It might seem far-fetched to write about parenting from the perspective of tyranny. Tyranny seems to be a description more apt for a political science discussion, about how governments and countries can be overtaken by a leader or small group of people who rule in a severe and unjust manner. I just finished ON TYRANNY: TWENTY LESSONS FROM THE TWENTIETH CENTURY by Yale University history professor Timothy Snyder. I was struck that so many of his lessons are useful reminders of how parenting can go wrong and what can be done to correct it. Let’s look at a few of the lessons—
- DO NOT OBEY IN ADVANCE – “Most of the power of authoritarianism is freely given…A citizen who adapts in this way is teaching power what it can do.”
- Parenting should never be an exercise in power. Demanding blind obedience from your children without engaging in the issues at hand is a sure-fire way to be an ineffective parent. Conscious parenting requires an introspective approach that pauses, assesses and then chooses a reasonable response given the circumstances.
- REMEMBER PROFESSIONAL ETHICS – “When political leaders set a negative example, professional commitments to just practice become more important.”
- When parents set negative examples, children learn similar lessons. We must always set the right example (using sound ethical principles) in our role as parents and similarly as citizens.
- STAND OUT – “Someone has to. It is easy to follow along. It can feel strange to do or say something different. But without unease, there is no freedom…The moment you set an example, the spell of the status quo is broken, and others will follow”
- Parents should “stand out” by accepting the discomfort that sometimes comes with making tough choices while also accepting that their choices could have been wrong. Be willing to review your responses and realize the unease that can come with such an approach.
- BE KIND TO OUR LANGUAGE – “Avoid pronouncing the phrases that everyone else does…Make an effort to separate yourself from the internet. Read books.”
- Children are sponges for the language of their parents. Parents need to fill the lives of their children with words and music. Talk, read and sing to provide the fodder needed for their early and continued brain development. Make these words and music unique and worthy of repeating. Remember, books build brains.
- BELIEVE IN TRUTH – “To abandon facts is to abandon freedom…If nothing is true, then all is spectacle.”
- Truth-telling in parenthood is mandatory. The trust that develops between people is always based on truth. When parents are truth tellers, the right example is set for the children.
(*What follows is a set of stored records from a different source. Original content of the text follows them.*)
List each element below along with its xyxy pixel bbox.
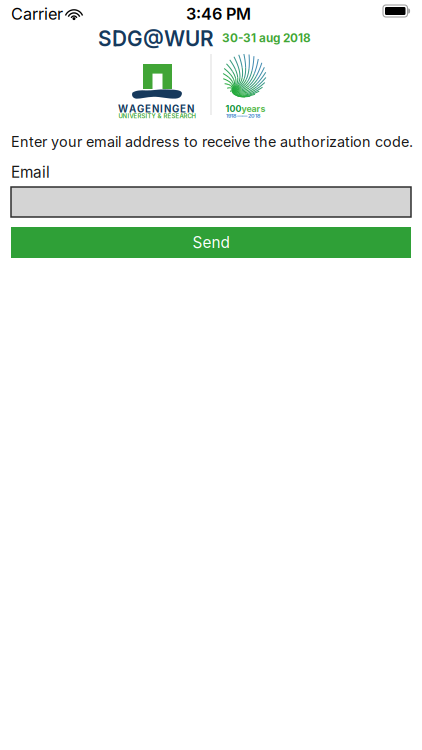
- staticText: 100: [226, 104, 242, 114]
- staticText: W A G E N I N G E N: [118, 103, 194, 115]
- staticText: 3:46 PM: [186, 4, 251, 24]
- staticText: Email: [11, 163, 50, 182]
- button[interactable]: Send: [11, 227, 411, 258]
- staticText: U N I V E R S I T Y & R E S E A R C H: [118, 112, 196, 120]
- staticText: SDG@WUR: [98, 26, 214, 51]
- button[interactable]: Carrier: [11, 4, 82, 24]
- staticText: years: [242, 104, 266, 114]
- staticText: Send: [192, 233, 230, 252]
- staticText: 1918 —— 2018: [226, 112, 260, 119]
- staticText: 30-31 aug 2018: [222, 31, 311, 45]
- staticText: Carrier: [11, 4, 63, 24]
- staticText: Enter your email address to receive the …: [11, 133, 413, 150]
The truth can be discomforting at times and require some aplomb when dealing with children, but frank deception only serves to abandon the norms of personal and social behavior.
- MAKE EYE CONTACT AND SMALL TALK – “This is not just polite. It is part of being a citizen and a responsible member of society. It is also a way to stay in touch with your surroundings, break down social barriers, and understand whom you should and should not trust.”
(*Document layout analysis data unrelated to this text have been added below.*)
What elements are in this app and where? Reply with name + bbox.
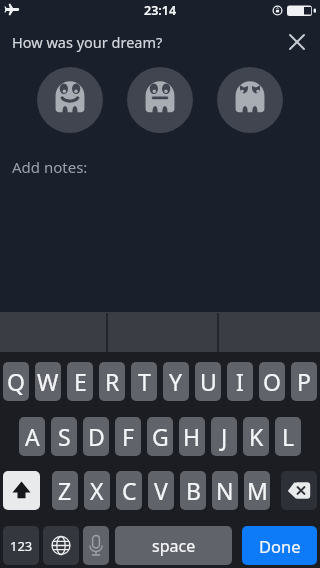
button[interactable] [43, 526, 79, 565]
button[interactable]: 123 [3, 526, 39, 565]
button[interactable] [127, 67, 193, 133]
staticText: R [105, 366, 120, 397]
staticText: Done [259, 535, 301, 557]
button[interactable]: D [83, 417, 109, 456]
staticText: Q [7, 366, 25, 397]
staticText: Z [58, 475, 72, 506]
button[interactable]: space [115, 526, 232, 565]
staticText: E [74, 366, 87, 397]
staticText: F [122, 421, 134, 452]
staticText: W [37, 366, 59, 397]
staticText: V [154, 475, 168, 506]
staticText: 23:14 [144, 2, 177, 19]
staticText: H [183, 421, 201, 452]
staticText: Y [169, 366, 183, 397]
button[interactable]: L [275, 417, 301, 456]
button[interactable]: S [51, 417, 77, 456]
button[interactable]: X [84, 471, 110, 510]
button[interactable]: J [211, 417, 237, 456]
button[interactable]: E [67, 362, 93, 401]
button[interactable]: Done [242, 526, 317, 565]
button[interactable]: V [148, 471, 174, 510]
button[interactable] [37, 67, 103, 133]
staticText: K [249, 421, 264, 452]
staticText: P [297, 366, 311, 397]
staticText: B [186, 475, 201, 506]
button[interactable] [217, 67, 283, 133]
staticText: J [221, 421, 228, 452]
button[interactable]: Z [52, 471, 78, 510]
button[interactable]: R [99, 362, 125, 401]
staticText: S [58, 421, 71, 452]
staticText: space [152, 535, 196, 557]
button[interactable]: O [259, 362, 285, 401]
staticText: U [200, 366, 217, 397]
button[interactable] [83, 526, 109, 565]
staticText: G [152, 421, 169, 452]
button[interactable]: F [115, 417, 141, 456]
button[interactable]: G [147, 417, 173, 456]
button[interactable]: A [19, 417, 45, 456]
button[interactable] [3, 471, 40, 510]
button[interactable] [285, 30, 309, 54]
staticText: Add notes: [12, 157, 88, 177]
button[interactable]: P [291, 362, 317, 401]
staticText: I [236, 366, 244, 397]
staticText: 123 [10, 537, 33, 555]
staticText: C [122, 475, 137, 506]
button[interactable]: I [227, 362, 253, 401]
staticText: X [90, 475, 104, 506]
button[interactable]: C [116, 471, 142, 510]
button[interactable]: N [212, 471, 238, 510]
button[interactable]: B [180, 471, 206, 510]
button[interactable]: K [243, 417, 269, 456]
button[interactable]: W [35, 362, 61, 401]
button[interactable]: Y [163, 362, 189, 401]
button[interactable]: T [131, 362, 157, 401]
staticText: M [247, 475, 268, 506]
staticText: N [216, 475, 234, 506]
staticText: A [25, 421, 40, 452]
staticText: How was your dream? [12, 32, 163, 52]
staticText: L [282, 421, 295, 452]
button[interactable] [281, 471, 317, 510]
staticText: O [263, 366, 281, 397]
button[interactable]: H [179, 417, 205, 456]
button[interactable]: Q [3, 362, 29, 401]
button[interactable]: M [244, 471, 270, 510]
staticText: D [88, 421, 105, 452]
button[interactable]: U [195, 362, 221, 401]
staticText: T [138, 366, 151, 397]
- It is so important for parents to engage their children in social activities. Only then can they understand how to interact with others and become good citizens. Citizens care for each other, and they take care of each other. Your children need to see those interactions in a meaningful way.
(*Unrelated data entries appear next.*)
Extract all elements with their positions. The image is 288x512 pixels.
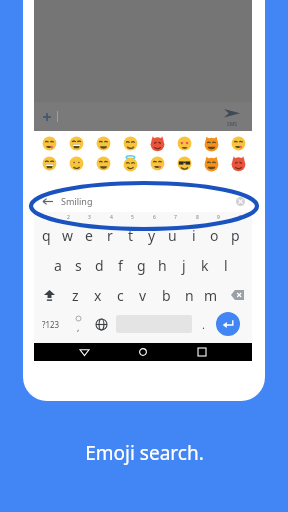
button[interactable] (36, 154, 63, 172)
staticText: m (204, 286, 218, 305)
staticText: 8 (196, 214, 199, 221)
button[interactable] (225, 134, 252, 152)
staticText: 1 (45, 214, 48, 221)
button[interactable]: j (173, 252, 194, 278)
staticText: 0 (239, 214, 242, 221)
button[interactable]: a (47, 252, 68, 278)
staticText: SMS (227, 121, 238, 128)
staticText: Emoji search. (85, 440, 204, 466)
staticText: t (128, 226, 134, 245)
button[interactable] (117, 154, 144, 172)
button[interactable]: s (68, 252, 89, 278)
staticText: p (231, 226, 240, 245)
staticText: d (95, 256, 104, 275)
staticText: a (54, 256, 62, 275)
staticText: n (185, 286, 194, 305)
button[interactable]: d (89, 252, 110, 278)
button[interactable]: z (65, 282, 85, 308)
staticText: r (107, 226, 113, 245)
staticText: z (72, 286, 79, 305)
button[interactable]: b (156, 282, 176, 308)
button[interactable]: o (204, 222, 225, 248)
button[interactable] (63, 154, 90, 172)
button[interactable]: v (133, 282, 153, 308)
staticText: i (192, 226, 196, 245)
button[interactable]: Home (134, 343, 152, 361)
button[interactable]: l (215, 252, 236, 278)
button[interactable] (225, 154, 252, 172)
staticText: b (162, 286, 171, 305)
staticText: l (224, 256, 228, 275)
button[interactable]: y (141, 222, 162, 248)
button[interactable] (171, 154, 198, 172)
staticText: j (182, 256, 186, 275)
button[interactable] (171, 134, 198, 152)
button[interactable]: e (78, 222, 99, 248)
button[interactable]: Send SMS (220, 106, 244, 130)
staticText: s (75, 256, 82, 275)
button[interactable]: r (99, 222, 120, 248)
staticText: v (139, 286, 147, 305)
staticText: g (137, 256, 146, 275)
staticText: e (85, 226, 93, 245)
staticText: 9 (217, 214, 220, 221)
button[interactable]: u (162, 222, 183, 248)
button[interactable]: Back (75, 343, 93, 361)
staticText: x (94, 286, 102, 305)
button[interactable]: q (36, 222, 57, 248)
button[interactable]: t (120, 222, 141, 248)
staticText: o (210, 226, 219, 245)
button[interactable]: Recents (193, 343, 211, 361)
button[interactable] (63, 134, 90, 152)
button[interactable]: Add attachment (42, 112, 52, 122)
button[interactable]: g (131, 252, 152, 278)
button[interactable] (198, 134, 225, 152)
button[interactable] (144, 154, 171, 172)
button[interactable] (198, 154, 225, 172)
button[interactable]: c (110, 282, 130, 308)
staticText: c (117, 286, 124, 305)
button[interactable] (117, 134, 144, 152)
button[interactable]: Add attachment (34, 102, 252, 131)
staticText: . (202, 317, 205, 332)
staticText: u (168, 226, 177, 245)
button[interactable]: Enter (216, 312, 240, 336)
staticText: 5 (131, 214, 134, 221)
button[interactable]: Shift (38, 282, 60, 308)
button[interactable] (90, 134, 117, 152)
button[interactable]: Clear (234, 195, 246, 207)
staticText: w (62, 226, 74, 245)
button[interactable]: f (110, 252, 131, 278)
staticText: ?123 (42, 319, 60, 330)
staticText: k (201, 256, 209, 275)
staticText: 3 (88, 214, 91, 221)
button[interactable]: p (225, 222, 246, 248)
button[interactable]: Back (34, 190, 252, 212)
staticText: 7 (174, 214, 177, 221)
button[interactable]: n (179, 282, 199, 308)
button[interactable]: i (183, 222, 204, 248)
staticText: f (118, 256, 123, 275)
button[interactable]: Comma (68, 311, 88, 337)
button[interactable]: w (57, 222, 78, 248)
staticText: Smiling (61, 195, 93, 207)
button[interactable] (36, 134, 63, 152)
button[interactable]: Back (41, 195, 53, 207)
button[interactable]: k (194, 252, 215, 278)
button[interactable]: Change language (90, 311, 112, 337)
staticText: 4 (110, 214, 113, 221)
staticText: h (158, 256, 167, 275)
button[interactable]: Backspace (226, 282, 248, 308)
button[interactable] (144, 134, 171, 152)
staticText: 6 (153, 214, 156, 221)
button[interactable] (90, 154, 117, 172)
button[interactable]: ?123 (36, 311, 66, 337)
staticText: q (42, 226, 51, 245)
staticText: , (77, 321, 80, 333)
button[interactable]: x (88, 282, 108, 308)
staticText: 2 (67, 214, 70, 221)
button[interactable]: . (194, 311, 212, 337)
button[interactable]: h (152, 252, 173, 278)
button[interactable]: m (201, 282, 221, 308)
- CONTRIBUTE TO GOOD CAUSES – “Be active in organizations, political or not, that express our own view of life. Pick a charity or two…then you will have made a free choice that supports civil society and helps others to do good.”
- Being active in our communities is crucial to our personal growth, the growth of our communities and the expanding opportunities for our children. These interactions provide the lessons of love for others and how to practice forgiveness.
Being a tyrant is the exact opposite of being a conscious parent that understands the give-and-take of effective parenting and is willing to adapt as needed to change. Tyranny has no place in society or in parenting. The lessons put forth by Professor Snyder are valuable reminders as we navigate the journey known as parenting.